You want to shade part of the area under a function curve.

13.3.2 Solution

Define a new wrapper function around your curve function, and replace out-of-range values with NA, as shown in Figure 13.6:

# Return dnorm(x) for 0 < x < 2, and NA for all other x
dnorm_limit <- function(x) {
    y <- dnorm(x)
    y[x < 0  |  x > 2] <- NA
    return(y)
}

# ggplot() with dummy data
p <- ggplot(data.frame(x = c(-3, 3)), aes(x = x))

p +
  stat_function(fun = dnorm_limit, geom = "area", fill = "blue", alpha = 0.2) +
  stat_function(fun = dnorm)

Figure 13.6: Function curve with a shaded region

Remember that what gets passed to this function is a vector, not individual values. If this function operated on single elements at a time, it might make sense to use an if–else statement to decide what to return, conditional on the value of x. But that won’t work here, since x is a vector with many values.

13.3.3 Discussion

R has first-class functions, and we can write a function that returns a closure-that is, we can program a function to program another function.

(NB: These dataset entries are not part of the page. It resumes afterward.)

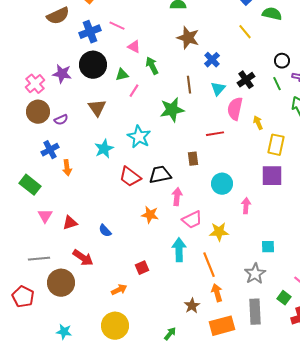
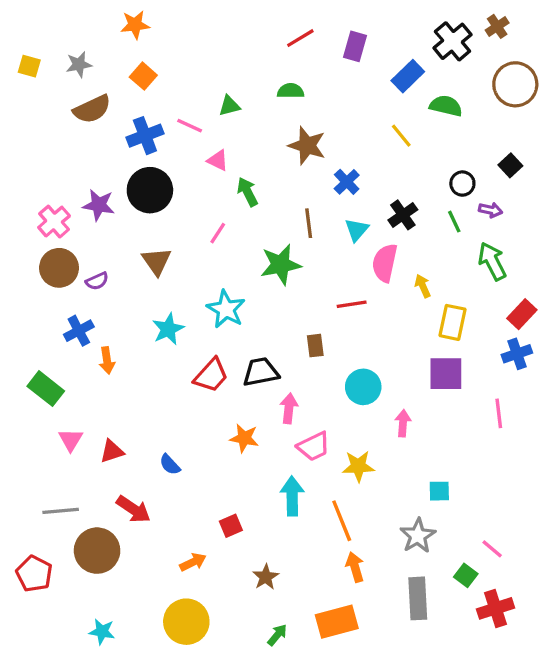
green triangle: (122, 75) -> (229, 106), moved
red trapezoid: (130, 177) -> (211, 375), turned -85
brown star: (192, 306) -> (266, 577), moved
orange rectangle: (222, 326) -> (337, 622), moved

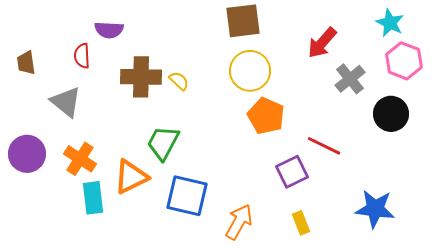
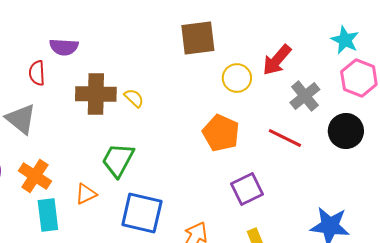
yellow circle: (250, 71) -> (237, 78), moved, size x0.7
red line: (324, 146) -> (285, 138), moved
orange triangle: (131, 177) -> (86, 194), size x0.6

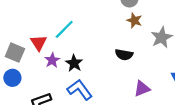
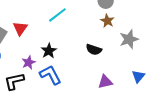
cyan line: (64, 29) -> (57, 15), moved
purple star: (52, 60) -> (29, 62), moved

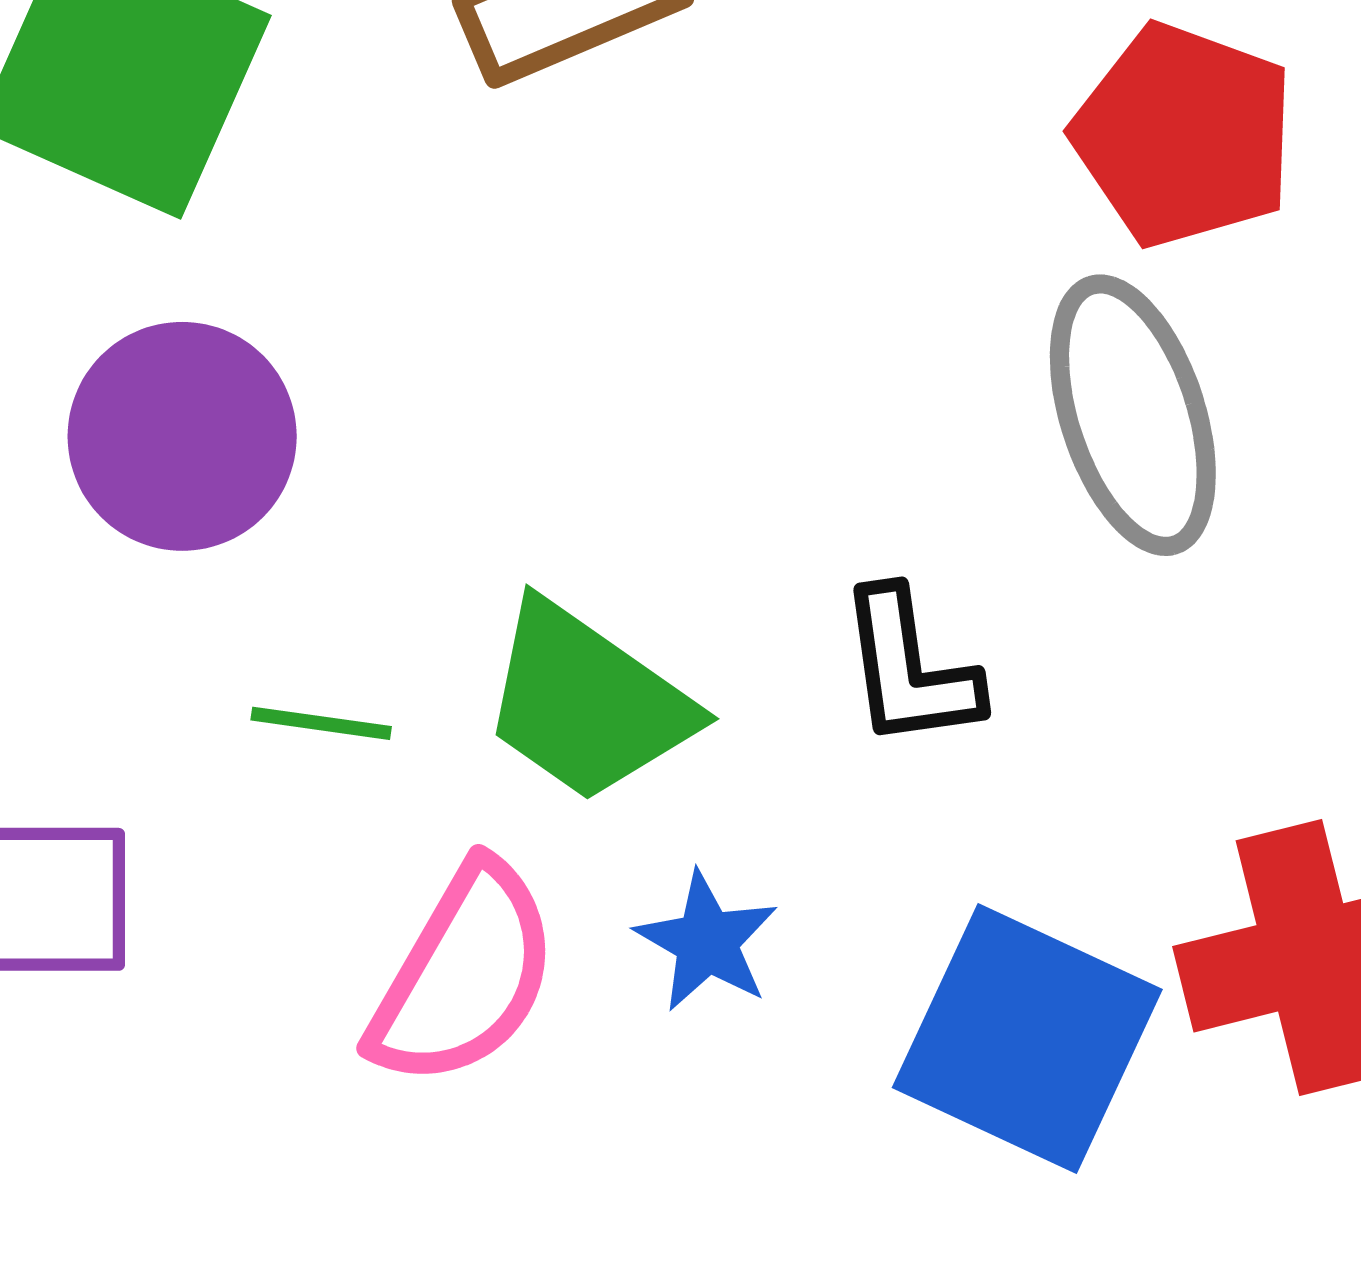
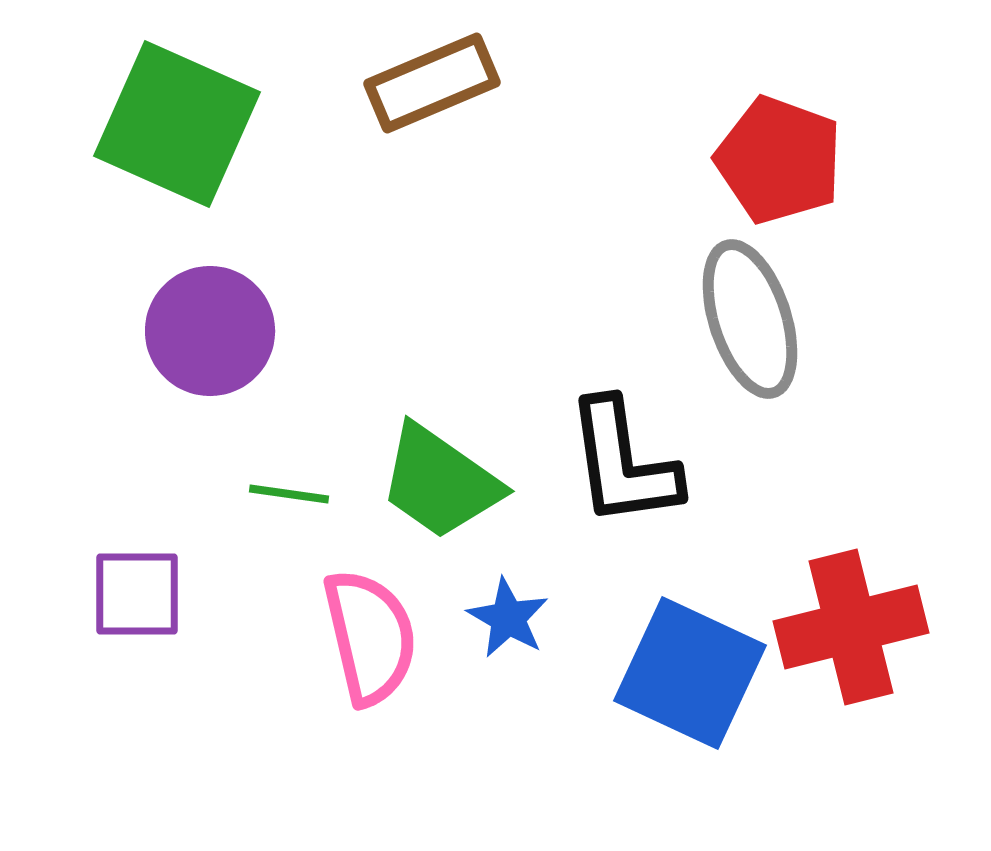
black L-shape: (909, 669) -> (623, 463), size x1.4
pink semicircle: (464, 975) -> (370, 637), turned -43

This function will allow you to pass in a function, a minimum value, and a maximum value. Values outside the range will again be returned with NA:

limitRange <- function(fun, min, max) {
  function(x) {
    y <- fun(x)
    y[x < min  |  x > max] <- NA
    return(y)
  }
}

Now we can call this function to create another function – one that is effectively the same as the dnorm_limit() function used earlier:

# This returns a function
dlimit <- limitRange(dnorm, 0, 2)
# Now we'll try out the new function -- it only returns values for inputs
# between 0 and 2
dlimit(-2:4)
#> [1]         NA         NA 0.39894228 0.24197072 0.05399097         NA
#> [7]         NA

We can use limitRange() to create a function that is passed to stat_function():

p +
  stat_function(fun = dnorm) +
  stat_function(fun = limitRange(dnorm, 0, 2), geom = "area", fill = "blue",
                alpha = 0.2)

The limitRange() function can be used with any function, not just dnorm(), to create a range-limited version of that function. The result of all this is that instead of having to write functions with different hard-coded values for each situation that arises, we can write one function and simply pass it different arguments depending on the situation.

If you look very, very closely at the graph in Figure 13.6, you may see that the shaded region does not align exactly with the range we specified. This is because ggplot2 does a numeric approximation by calculating values at fixed intervals, and these intervals may not fall exactly within the specified range. As in Recipe 13.2, we can improve the approximation by increasing the number of interpolated values with stat_function(n = 200).